● Aim of the task
From the records below, please return each line that holds the word "einer".

Collected data
.....

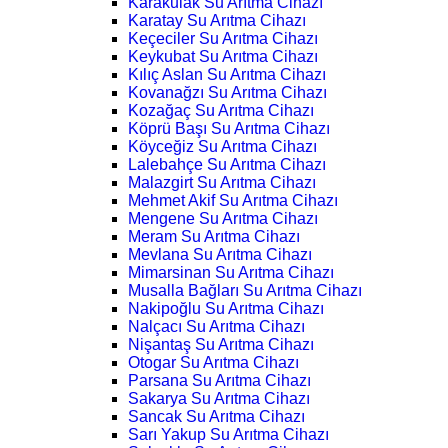
Karakulak Su Arıtma Cihazı
Karatay Su Arıtma Cihazı
Keçeciler Su Arıtma Cihazı
Keykubat Su Arıtma Cihazı
Kılıç Aslan Su Arıtma Cihazı
Kovanağzı Su Arıtma Cihazı
Kozağaç Su Arıtma Cihazı
Köprü Başı Su Arıtma Cihazı
Köyceğiz Su Arıtma Cihazı
Lalebahçe Su Arıtma Cihazı
Malazgirt Su Arıtma Cihazı
Mehmet Akif Su Arıtma Cihazı
Mengene Su Arıtma Cihazı
Meram Su Arıtma Cihazı
Mevlana Su Arıtma Cihazı
Mimarsinan Su Arıtma Cihazı
Musalla Bağları Su Arıtma Cihazı
Nakipoğlu Su Arıtma Cihazı
Nalçacı Su Arıtma Cihazı
Nişantaş Su Arıtma Cihazı
Otogar Su Arıtma Cihazı
Parsana Su Arıtma Cihazı
Sakarya Su Arıtma Cihazı
Sancak Su Arıtma Cihazı
Sarı Yakup Su Arıtma Cihazı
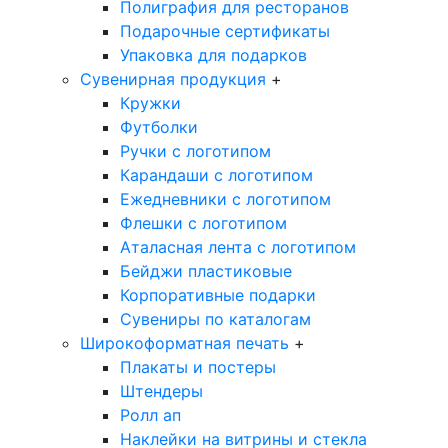
Полиграфия для ресторанов
Подарочные сертификаты
Упаковка для подарков
Сувенирная продукция
+
Кружки
Футболки
Ручки с логотипом
Карандаши с логотипом
Ежедневники с логотипом
Флешки с логотипом
Аталасная лента с логотипом
Бейджи пластиковые
Корпоративные подарки
Сувениры по каталогам
Широкоформатная печать
+
Плакаты и постеры
Штендеры
Ролл ап
Наклейки на витрины и стекла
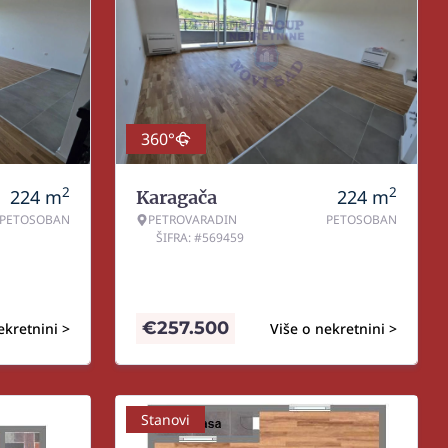
360°
2
2
224
m
224
m
Karagača
PETOSOBAN
PETROVARADIN
PETOSOBAN
ŠIFRA: #569459
€
257.500
ekretnini >
Više o nekretnini >
Stanovi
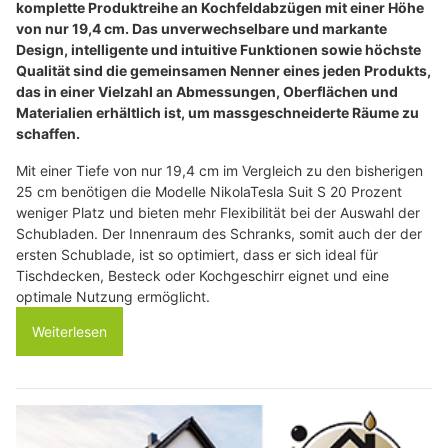
komplette Produktreihe an Kochfeldabzügen mit einer Höhe
von nur 19,4 cm. Das unverwechselbare und markante
Design, intelligente und intuitive Funktionen sowie höchste
Qualität sind die gemeinsamen Nenner eines jeden Produkts,
das in einer Vielzahl an Abmessungen, Oberflächen und
Materialien erhältlich ist, um massgeschneiderte Räume zu
schaffen.
Mit einer Tiefe von nur 19,4 cm im Vergleich zu den bisherigen
25 cm benötigen die Modelle NikolaTesla Suit S 20 Prozent
weniger Platz und bieten mehr Flexibilität bei der Auswahl der
Schubladen. Der Innenraum des Schranks, somit auch der der
ersten Schublade, ist so optimiert, dass er sich ideal für
Tischdecken, Besteck oder Kochgeschirr eignet und eine
optimale Nutzung ermöglicht.
Weiterlesen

.....

● Response to this task
komplette Produktreihe an Kochfeldabzügen mit einer Höhe
das in einer Vielzahl an Abmessungen, Oberflächen und
Mit einer Tiefe von nur 19,4 cm im Vergleich zu den bisherigen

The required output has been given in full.